All of lore.kernel.org
 help / color / mirror / Atom feed
From: Mike Marshall <hubcap@omnibond.com>
To: Linus Torvalds <torvalds@linux-foundation.org>
Cc: Al Viro <viro@zeniv.linux.org.uk>,
	linux-fsdevel <linux-fsdevel@vger.kernel.org>,
	Mike Marshall <hubcap@omnibond.com>
Subject: Re: write() semantics (Re: Orangefs ABI documentation)
Date: Thu, 3 Mar 2016 17:25:08 -0500	[thread overview]
Message-ID: <CAOg9mSTDxoLfHceXOJAwNZ6mhwZs4o=d9sQUjWcAQsQbUPiE4w@mail.gmail.com> (raw)
In-Reply-To: <CA+55aFw_3RpvBuTjrMank5CVRYp+RqOZn53Q3OrV+MNur_vZ6A@mail.gmail.com>

Here is what I have come up with to try and make our return to
interrupted writes more acceptable... in my tests it seems to
work. My test involved running the client-core with a tiny IO
buffer size (4k) and a C program with a large write buffer(32M).
That way there was plenty of time for me to fire off the C program
and hit Ctrl-C while the write was chugging along.

The return value from do_readv_writev always matches the size
of the file written by the aborted C program in my tests.
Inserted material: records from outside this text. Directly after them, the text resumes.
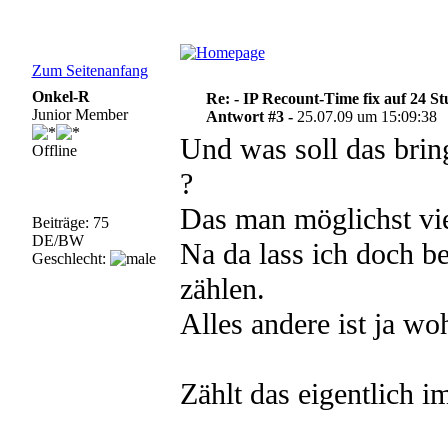
Zum Seitenanfang
Onkel-R
Re: - IP Recount-Time fix auf 24 S
Junior Member
Antwort #3 -
25.07.09 um 15:09:38
Und was soll das brin
Offline
?
Das man möglichst vie
Beiträge: 75
DE/BW
Na da lass ich doch be
Geschlecht:
zählen.
Alles andere ist ja wo
Zählt das eigentlich 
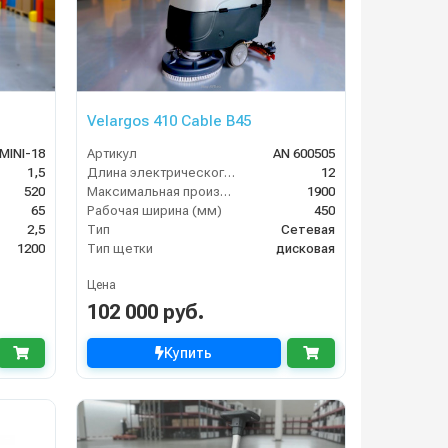
Velargos 410 Cable B45
MINI-18
Артикул
AN 600505
1,5
Длина электрического кабеля (м)
12
520
Максимальная производительность (кв.м/час)
1900
65
Рабочая ширина (мм)
450
2,5
Тип
Сетевая
1200
Тип щетки
дисковая
Цена
102 000 руб.
Купить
I changed the C program around so that sometimes I ran it with
(O_CREAT | O_RDWR) on open and sometimes with (O_CREAT | O_RDWR | O_APPEND)
and it seemed to do the right thing. I didn't try to set up a
signal handler so that the signal wasn't fatal to the process,
I guess that would be a test to actually see and verify the correct
short return code to write...

Do you all think this looks like it should work in principle?
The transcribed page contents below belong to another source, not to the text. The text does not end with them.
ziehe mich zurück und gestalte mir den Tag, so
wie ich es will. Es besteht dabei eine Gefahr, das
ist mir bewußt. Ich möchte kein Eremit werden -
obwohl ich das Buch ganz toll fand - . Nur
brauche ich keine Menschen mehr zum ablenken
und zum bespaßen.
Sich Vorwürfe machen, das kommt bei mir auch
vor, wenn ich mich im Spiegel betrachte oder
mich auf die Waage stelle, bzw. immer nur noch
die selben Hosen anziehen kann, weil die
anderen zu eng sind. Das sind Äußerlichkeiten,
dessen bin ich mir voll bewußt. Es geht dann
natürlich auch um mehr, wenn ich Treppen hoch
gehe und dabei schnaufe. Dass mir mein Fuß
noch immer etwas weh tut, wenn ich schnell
BTW: in the distant past someone else attempted to solve this problem
the "nfs intr" way - we have an intr mount option, and that's why there's
all that sweating over whether or not stuff is "interruptible" in
waitqueue.c... I'm not sure if our intr mount option is relevant anymore
given the way the op handling code has evolved...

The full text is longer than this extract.